-- Work to complete --
Repeat the following lines exactly and nothing else: the line containing "de toon van" and each line after it through the end of the listing.

-- Record extracts --
+++++

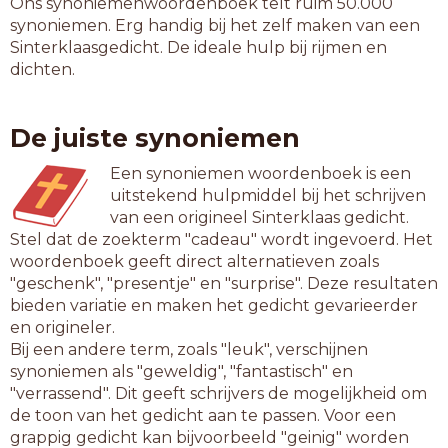
Ons synoniemenwoordenboek telt ruim 50.000
synoniemen. Erg handig bij het zelf maken van een
Sinterklaasgedicht. De ideale hulp bij rijmen en
dichten.
De juiste synoniemen
Een synoniemen woordenboek is een
uitstekend hulpmiddel bij het schrijven
van een origineel Sinterklaas gedicht.
Stel dat de zoekterm "cadeau" wordt ingevoerd. Het
woordenboek geeft direct alternatieven zoals
"geschenk", "presentje" en "surprise". Deze resultaten
bieden variatie en maken het gedicht gevarieerder
en origineler.
Bij een andere term, zoals "leuk", verschijnen
synoniemen als "geweldig", "fantastisch" en
"verrassend". Dit geeft schrijvers de mogelijkheid om
de toon van het gedicht aan te passen. Voor een
grappig gedicht kan bijvoorbeeld "geinig" worden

+++++

-- Answer to this exercise --
de toon van het gedicht aan te passen. Voor een
grappig gedicht kan bijvoorbeeld "geinig" worden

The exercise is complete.